Question

Middle term in expansion of \([(2 / x)-3 x y]^{12}\) is (a) \(14370048 \mathrm{y}^{6}\) (b) \(14370024 \mathrm{y}^{6}\) (c) \(43110144 \mathrm{y}^{6}\) (d) \(43110124 \mathrm{y}^{6}\)

Short answer

The middle term in the expansion of \([(2/x)-3xy]^{12}\) is (a) \(14370048 \mathrm{y}^{6}\).

Step-by-step solution

Find the middle term's index

Since n is even (12 is even), the middle term will be at position \(\frac{n}{2} + 1 = \frac{12}{2} + 1 = 7\).
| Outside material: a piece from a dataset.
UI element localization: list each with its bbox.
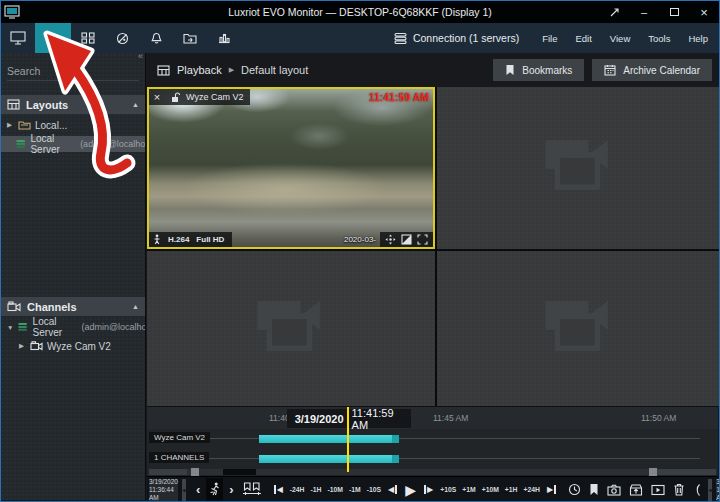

So, we are looking for the 7th term in the expansion: \(T_7\).

Apply the Binomial theorem to find the middle term

Using the Binomial theorem, we can write the 7th term as \[T_7 = ^{12}C_6(2/x)^{12-6}(-3xy)^6\]
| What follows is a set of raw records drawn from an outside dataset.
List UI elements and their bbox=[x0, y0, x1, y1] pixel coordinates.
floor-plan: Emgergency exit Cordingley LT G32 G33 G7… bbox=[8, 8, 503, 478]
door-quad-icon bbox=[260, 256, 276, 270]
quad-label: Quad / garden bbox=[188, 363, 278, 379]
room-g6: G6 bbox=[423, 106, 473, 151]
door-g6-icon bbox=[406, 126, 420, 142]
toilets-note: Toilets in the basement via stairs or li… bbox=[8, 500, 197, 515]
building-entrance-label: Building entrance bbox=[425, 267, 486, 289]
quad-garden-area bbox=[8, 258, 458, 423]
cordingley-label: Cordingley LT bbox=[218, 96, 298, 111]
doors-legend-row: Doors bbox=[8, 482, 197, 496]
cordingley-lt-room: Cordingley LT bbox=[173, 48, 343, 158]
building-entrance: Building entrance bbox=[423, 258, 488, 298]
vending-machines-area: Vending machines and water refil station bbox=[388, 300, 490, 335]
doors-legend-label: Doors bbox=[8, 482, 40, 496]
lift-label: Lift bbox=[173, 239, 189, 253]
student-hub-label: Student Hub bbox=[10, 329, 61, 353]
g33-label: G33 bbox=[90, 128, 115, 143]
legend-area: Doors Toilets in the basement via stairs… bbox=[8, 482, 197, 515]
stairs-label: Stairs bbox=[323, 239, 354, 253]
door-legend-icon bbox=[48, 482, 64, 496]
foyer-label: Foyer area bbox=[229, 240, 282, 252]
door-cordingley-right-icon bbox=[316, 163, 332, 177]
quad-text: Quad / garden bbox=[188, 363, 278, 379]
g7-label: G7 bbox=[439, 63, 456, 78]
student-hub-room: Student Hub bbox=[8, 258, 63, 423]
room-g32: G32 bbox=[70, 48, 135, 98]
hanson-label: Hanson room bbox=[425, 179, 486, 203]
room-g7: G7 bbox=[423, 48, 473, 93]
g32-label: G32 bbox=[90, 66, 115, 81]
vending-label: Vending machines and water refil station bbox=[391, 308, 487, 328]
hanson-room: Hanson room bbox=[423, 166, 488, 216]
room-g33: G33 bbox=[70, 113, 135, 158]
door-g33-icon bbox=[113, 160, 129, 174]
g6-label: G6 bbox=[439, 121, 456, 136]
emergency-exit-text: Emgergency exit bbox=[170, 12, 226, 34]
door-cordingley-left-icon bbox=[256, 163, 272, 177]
Calculate the binomial coefficient

Now, let's calculate the binomial coefficient: \[^{12}C_6 = \frac{12!}{6!(12-6)!} = \frac{12!}{6!6!} = 924\]

Simplify the term

Now we plug in the binomial coefficient and simplify the term: \[T_7 = 924\left(\frac{2}{x}\right)^6(-3xy)^6\] \[T_7 = 924\left(\frac{2^6}{x^6}\right)(-3^6x^6y^6)\] \[T_7 = 924(64)(-729x^6y^6)\] \[T_7 = 14370048y^6\] So, the middle term in the expansion of \([(2/x)-3xy]^{12}\) is \(14370048y^6\). The answer is (a) \(14370048 \mathrm{y}^{6}\).

Key concepts

Binomial Expansion

When we talk about binomial expansion, we're referring to the process of expanding expressions that are raised to a power, such as \( (a+b)^n \). This is where the binomial theorem becomes incredibly handy.
The binomial theorem allows us to expand these expressions into sums involving terms in the form of \( ^nC_k a^{n-k} b^k \), where \( ^nC_k \) are the binomial coefficients that you compute based on the given power \( n \).
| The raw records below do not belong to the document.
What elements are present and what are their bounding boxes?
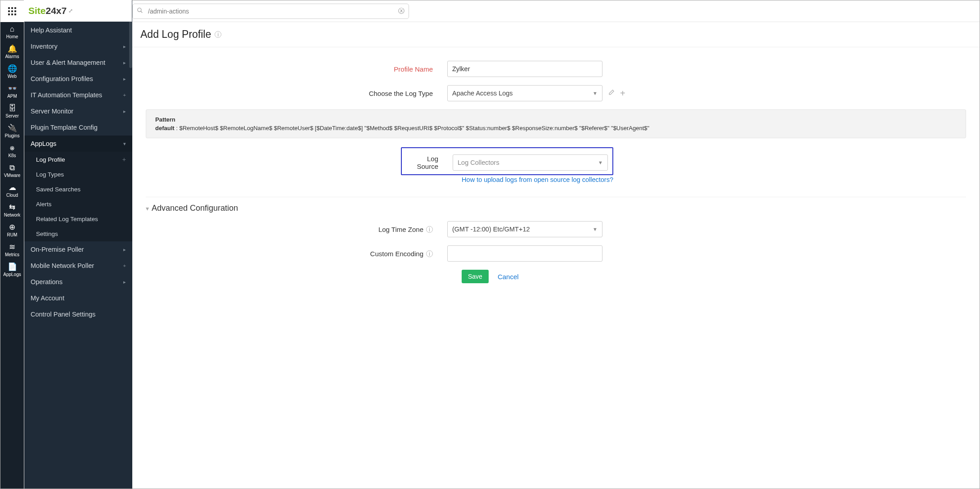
chevron-down-icon: ▾ (123, 141, 126, 147)
add-icon[interactable]: + (620, 88, 625, 99)
subitem-log-types[interactable]: Log Types (24, 167, 132, 182)
rail-k8s[interactable]: ⎈K8s (0, 141, 24, 161)
log-source-highlight: Log Source Log Collectors ▼ (401, 147, 613, 175)
sidebar-user-alert[interactable]: User & Alert Management▸ (24, 54, 132, 71)
search-input[interactable] (132, 4, 409, 19)
svg-point-9 (138, 8, 141, 12)
rail-metrics[interactable]: ≋Metrics (0, 240, 24, 260)
profile-name-input[interactable] (447, 61, 602, 77)
rail-applogs[interactable]: 📄AppLogs (0, 260, 24, 280)
advanced-config-header[interactable]: ▾ Advanced Configuration (146, 197, 966, 213)
log-type-label: Choose the Log Type (146, 90, 447, 97)
rail-cloud[interactable]: ☁Cloud (0, 181, 24, 200)
subitem-saved-searches[interactable]: Saved Searches (24, 182, 132, 197)
pattern-box: Pattern default : $RemoteHost$ $RemoteLo… (146, 109, 966, 138)
sidebar-inventory[interactable]: Inventory▸ (24, 38, 132, 54)
main: Site24x7 ⤢ ⓧ Add Log Profile i Profile N… (132, 0, 980, 489)
page-title: Add Log Profile i (140, 28, 971, 41)
pattern-title: Pattern (155, 116, 957, 123)
sidebar-control-panel[interactable]: Control Panel Settings (24, 306, 132, 322)
log-source-select[interactable]: Log Collectors ▼ (453, 154, 608, 171)
rail-network[interactable]: ⇆Network (0, 200, 24, 220)
topbar: ⓧ (132, 0, 980, 22)
plug-icon: 🔌 (8, 124, 17, 132)
edit-icon[interactable] (608, 89, 615, 98)
log-source-label: Log Source (406, 155, 453, 170)
rum-icon: ⊕ (9, 223, 15, 231)
rail-apm[interactable]: 👓APM (0, 82, 24, 101)
help-link[interactable]: How to upload logs from open source log … (401, 176, 613, 183)
chevron-down-icon: ▼ (598, 160, 603, 165)
rail-server[interactable]: 🗄Server (0, 101, 24, 121)
subitem-settings[interactable]: Settings (24, 226, 132, 241)
chevron-down-icon: ▾ (146, 205, 149, 212)
rail-alarms[interactable]: 🔔Alarms (0, 42, 24, 62)
cloud-icon: ☁ (9, 184, 16, 191)
home-icon: ⌂ (10, 25, 14, 33)
svg-rect-5 (14, 10, 16, 12)
svg-rect-3 (8, 10, 10, 12)
search-wrap: ⓧ (132, 4, 409, 19)
encoding-label: Custom Encoding i (146, 250, 447, 258)
sidebar-help-assistant[interactable]: Help Assistant (24, 22, 132, 38)
caret-icon: ▸ (123, 279, 126, 285)
caret-icon: ▸ (123, 60, 126, 66)
pattern-body: default : $RemoteHost$ $RemoteLogName$ $… (155, 125, 957, 131)
search-icon (137, 7, 143, 15)
sidebar-onpremise-poller[interactable]: On-Premise Poller▸ (24, 241, 132, 258)
save-button[interactable]: Save (462, 270, 489, 283)
expand-icon[interactable]: ⤢ (68, 8, 73, 14)
sidebar-mobile-poller[interactable]: Mobile Network Poller+ (24, 258, 132, 274)
caret-icon: ▸ (123, 247, 126, 253)
subitem-log-profile[interactable]: Log Profile+ (24, 152, 132, 167)
svg-rect-4 (11, 10, 13, 12)
sidebar-operations[interactable]: Operations▸ (24, 274, 132, 290)
sidebar-config-profiles[interactable]: Configuration Profiles▸ (24, 71, 132, 87)
svg-rect-2 (14, 7, 16, 9)
rail-plugins[interactable]: 🔌Plugins (0, 121, 24, 141)
svg-rect-8 (14, 14, 16, 15)
network-icon: ⇆ (9, 204, 15, 211)
icon-rail: ⌂Home 🔔Alarms 🌐Web 👓APM 🗄Server 🔌Plugins… (0, 0, 24, 489)
server-icon: 🗄 (9, 104, 16, 112)
apps-grid-icon[interactable] (8, 0, 16, 22)
subitem-related-templates[interactable]: Related Log Templates (24, 212, 132, 226)
sidebar-applogs[interactable]: AppLogs▾ (24, 136, 132, 152)
rail-home[interactable]: ⌂Home (0, 22, 24, 42)
svg-line-10 (141, 11, 143, 13)
sidebar-my-account[interactable]: My Account (24, 290, 132, 306)
sidebar-plugin-template[interactable]: Plugin Template Config (24, 119, 132, 136)
info-icon[interactable]: i (426, 226, 433, 233)
info-icon[interactable]: i (426, 250, 433, 257)
clear-search-icon[interactable]: ⓧ (398, 7, 405, 15)
timezone-label: Log Time Zone i (146, 226, 447, 233)
plus-icon[interactable]: + (122, 156, 126, 163)
cancel-button[interactable]: Cancel (498, 273, 519, 281)
timezone-select[interactable]: (GMT -12:00) Etc/GMT+12 ▼ (447, 221, 602, 237)
applogs-icon: 📄 (8, 263, 17, 271)
caret-icon: ▸ (123, 44, 126, 50)
svg-rect-0 (8, 7, 10, 9)
sidebar-server-monitor[interactable]: Server Monitor▸ (24, 103, 132, 119)
encoding-input[interactable] (447, 245, 602, 262)
caret-icon: ▸ (123, 109, 126, 114)
bell-icon: 🔔 (8, 45, 17, 53)
kubernetes-icon: ⎈ (10, 144, 14, 152)
plus-icon: + (123, 92, 126, 98)
sidebar: Help Assistant Inventory▸ User & Alert M… (24, 0, 132, 489)
vmware-icon: ⧉ (9, 164, 15, 172)
info-icon[interactable]: i (215, 31, 221, 38)
svg-rect-7 (11, 14, 13, 15)
metrics-icon: ≋ (9, 243, 15, 251)
plus-icon: + (123, 263, 126, 268)
log-type-select[interactable]: Apache Access Logs ▼ (447, 85, 602, 101)
globe-icon: 🌐 (8, 65, 17, 72)
rail-web[interactable]: 🌐Web (0, 62, 24, 82)
binoculars-icon: 👓 (8, 85, 17, 92)
caret-icon: ▸ (123, 76, 126, 82)
rail-vmware[interactable]: ⧉VMware (0, 161, 24, 181)
subitem-alerts[interactable]: Alerts (24, 197, 132, 212)
sidebar-it-automation[interactable]: IT Automation Templates+ (24, 87, 132, 103)
chevron-down-icon: ▼ (593, 226, 598, 232)
rail-rum[interactable]: ⊕RUM (0, 220, 24, 240)
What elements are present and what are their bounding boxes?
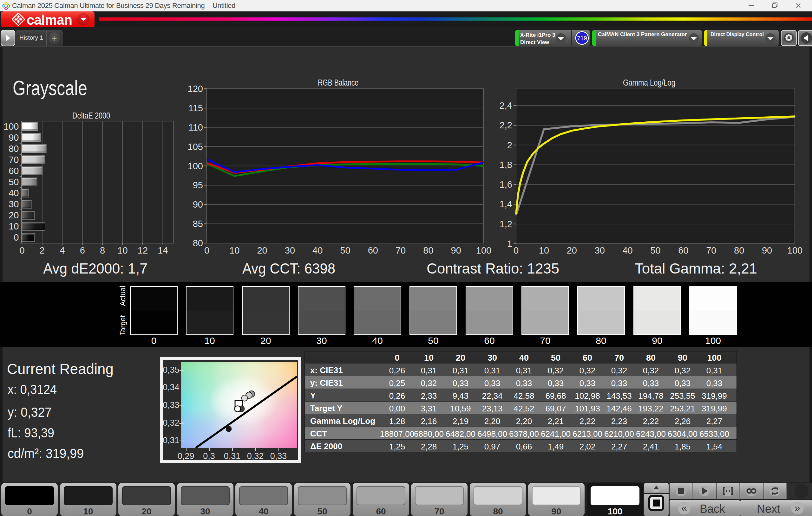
svg-text:4: 4: [60, 245, 65, 255]
svg-text:719: 719: [577, 35, 587, 41]
svg-text:0: 0: [13, 232, 19, 242]
svg-text:80: 80: [423, 245, 433, 255]
svg-text:70: 70: [396, 245, 406, 255]
svg-text:Gamma Log/Log: Gamma Log/Log: [623, 78, 675, 88]
svg-text:Total Gamma: 2,21: Total Gamma: 2,21: [635, 260, 757, 277]
svg-text:100: 100: [476, 245, 491, 255]
svg-text:95: 95: [193, 180, 203, 190]
svg-text:50: 50: [650, 245, 660, 255]
svg-text:110: 110: [188, 122, 203, 132]
svg-text:2,2: 2,2: [499, 120, 512, 130]
svg-text:RGB Balance: RGB Balance: [318, 78, 358, 88]
svg-text:2: 2: [40, 245, 45, 255]
svg-text:85: 85: [193, 219, 203, 229]
svg-text:80: 80: [8, 144, 19, 154]
svg-text:6: 6: [80, 245, 85, 255]
svg-text:DeltaE 2000: DeltaE 2000: [72, 111, 110, 120]
svg-text:60: 60: [368, 245, 378, 255]
svg-text:30: 30: [595, 245, 605, 255]
svg-text:x: 0,3124: x: 0,3124: [8, 382, 57, 397]
svg-text:60: 60: [678, 245, 688, 255]
svg-text:30: 30: [285, 245, 295, 255]
svg-text:12: 12: [138, 245, 148, 255]
svg-text:1,2: 1,2: [499, 219, 512, 229]
svg-text:40: 40: [622, 245, 633, 255]
svg-text:0: 0: [514, 245, 519, 255]
svg-text:2: 2: [507, 140, 512, 150]
svg-text:1,8: 1,8: [499, 160, 512, 170]
svg-text:115: 115: [188, 103, 203, 113]
svg-text:cd/m²: 319,99: cd/m²: 319,99: [8, 446, 84, 461]
svg-text:50: 50: [340, 245, 350, 255]
svg-text:80: 80: [193, 238, 203, 248]
svg-text:y: 0,327: y: 0,327: [8, 405, 52, 420]
svg-text:70: 70: [8, 155, 19, 165]
svg-text:10: 10: [117, 245, 127, 255]
svg-text:90: 90: [193, 200, 203, 210]
svg-text:100: 100: [787, 245, 803, 255]
svg-text:1: 1: [507, 239, 512, 249]
svg-text:fL: 93,39: fL: 93,39: [8, 425, 54, 440]
svg-text:Avg CCT: 6398: Avg CCT: 6398: [242, 260, 335, 277]
svg-text:70: 70: [706, 245, 716, 255]
svg-text:20: 20: [567, 245, 577, 255]
svg-text:Current Reading: Current Reading: [7, 361, 114, 377]
svg-text:60: 60: [8, 166, 19, 176]
svg-text:10: 10: [8, 221, 19, 232]
svg-text:Grayscale: Grayscale: [13, 77, 87, 99]
svg-text:1,6: 1,6: [499, 179, 512, 189]
svg-text:50: 50: [8, 177, 19, 187]
svg-text:105: 105: [188, 142, 203, 152]
svg-text:0: 0: [19, 245, 24, 255]
svg-text:30: 30: [8, 199, 19, 209]
svg-text:Contrast Ratio: 1235: Contrast Ratio: 1235: [427, 260, 559, 277]
svg-text:120: 120: [188, 84, 203, 94]
svg-text:40: 40: [313, 245, 323, 255]
svg-text:Avg dE2000: 1,7: Avg dE2000: 1,7: [43, 260, 147, 277]
svg-text:10: 10: [539, 245, 549, 255]
svg-text:80: 80: [734, 245, 744, 255]
svg-text:90: 90: [8, 132, 19, 143]
svg-text:0: 0: [204, 245, 209, 255]
svg-text:20: 20: [8, 210, 19, 220]
svg-text:100: 100: [3, 121, 19, 131]
svg-text:100: 100: [188, 161, 203, 171]
svg-text:20: 20: [257, 245, 267, 255]
svg-text:2,4: 2,4: [499, 100, 512, 111]
svg-text:1,4: 1,4: [499, 199, 512, 209]
svg-text:90: 90: [451, 245, 461, 255]
svg-text:14: 14: [157, 245, 168, 255]
svg-text:90: 90: [762, 245, 772, 255]
svg-text:8: 8: [100, 245, 105, 255]
svg-text:10: 10: [229, 245, 239, 255]
svg-text:40: 40: [8, 188, 19, 198]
This is essential in determining not just the complete expansion but also specific terms in the expansion, like finding the middle term. With the binomial expansion, each term is a combination of powers of \( a \) and \( b \) from the binomial expression. It's very structured and repeats consistently for any binomial, making it a powerful technique to tackle complex polynomial expressions.

Factorial Calculation

Factorials are key to finding the binomial coefficients in a binomial expansion. A factorial is denoted by an exclamation mark \( ! \) and symbolizes the product of all positive integers up to a given number. For instance, \( 5! = 5 \times 4 \times 3 \times 2 \times 1 = 120 \).

In the context of the binomial theorem, factorial calculations come in when you need to determine the value of binomial coefficients, written as \( ^nC_k \). The coefficient \( ^nC_k \) is calculated using:

• \[ ^nC_k = \frac{n!}{k!(n-k)!} \]

You calculate the factorial of \( n \), the factorial of \( k \), and the factorial of \( n-k \), then place them into this formula. For example, as seen in the solution, \( ^{12}C_6 = \frac{12!}{6!6!} \). Calculating factorials may look daunting, but once you set it up, it's about performing multiplication and division in steps.

Middle Term in Binomial Expansion

Locating the middle term in a binomial expansion involves understanding the order of terms within the expansion. For even powers like in our example, the middle term can be pinpointed easily by taking half the power (\( n/2 \)) and then adding one, which in our case gives us the 7th term of 13 total terms.

To find this middle term, we apply the binomial theorem to the term at this position. Let's recall:

• \[ T_{k+1} = ^nC_k a^{n-k}b^k \]

So, for \( ^{12}C_6 (2/x)^6 (-3xy)^6 \), the calculation simplifies the term to determine its actual value. This means plugging the calculated binomial coefficient into the expression then simplifying powers and products to pinpoint exactly what the middle term is in its simplest form.

The rest is a matter of simplifications through arithmetic, as seen in the example, leading to our identified middle term: \( 14370048y^6 \). This method is invaluable for large expansions, making otherwise cumbersome considerations into straightforward computations.